Divorce is one of the most traumatic events you can experience, but when your dissolving union involves children created by the marriage, it can affect them almost more profoundly than you or your spouse. Science Direct notes that children with divorced parents have a greater chance of developing a mental illness when compared to those raised inside intact marriages.

If you have concerns about how a divorce might affect your kids, you can take a few actions that may help safeguard their mental well-being.

1. Communicate openly

Children old enough to understand what divorce means may begin to harbor feelings of anxiety and increased fear of the unknown unless you and your ex-spouse work to keep communication open. Talk with your children about future living arrangements and co-parenting so they can process this information in a safe environment.

2. Avoid detachment

Children of divorce may develop detachment behaviors if they feel abandoned by the parent who moves out of the family home. You can prevent this by reassuring your children that they still have two parents, even if they live apart, and that the split will not affect the love you have for them. Consistent reassurance can help your kids navigate the divorce without detaching themselves from you or your ex-spouse.

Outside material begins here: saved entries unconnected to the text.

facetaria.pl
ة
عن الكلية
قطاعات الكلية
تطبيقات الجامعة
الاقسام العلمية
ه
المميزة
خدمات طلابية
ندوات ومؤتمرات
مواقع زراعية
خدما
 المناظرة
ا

3. Try to maintain routines

Children tend to feel more secure when they have a daily routine, and while a divorce can interrupt these schedules, trying to maintain as many as you can could support your children’s feelings of security and comfort concerning their environment. Reviewing school, extracurricular activities and transportation schedules with your children and your ex may allow you to maintain a sense of normalcy.

You can further your children’s mental well-being by not involving them in financial discussions or arguments with your ex.